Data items
┄┄┄┄┄┄┄┄┄┄┄┄┄┄┄┄┄┄┄┄

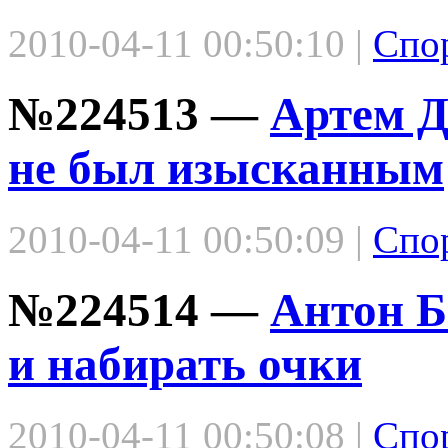
2010-04-11 00:50:10 |
Спо
№224513 —
Артем Д
не был изысканным
2010-04-11 00:50:09 |
Спо
№224514 —
Антон Б
и набирать очки
2010-04-11 00:50:08 |
Спо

┄┄┄┄┄┄┄┄┄┄┄┄┄┄┄┄┄┄┄┄

Would you set down each line of the data exactly, with no images included?

RESPONSE:
2010-04-11 00:50:10 |
Спо
№224513 —
Артем Д
не был изысканным
2010-04-11 00:50:09 |
Спо
№224514 —
Антон Б
и набирать очки
2010-04-11 00:50:08 |
Спо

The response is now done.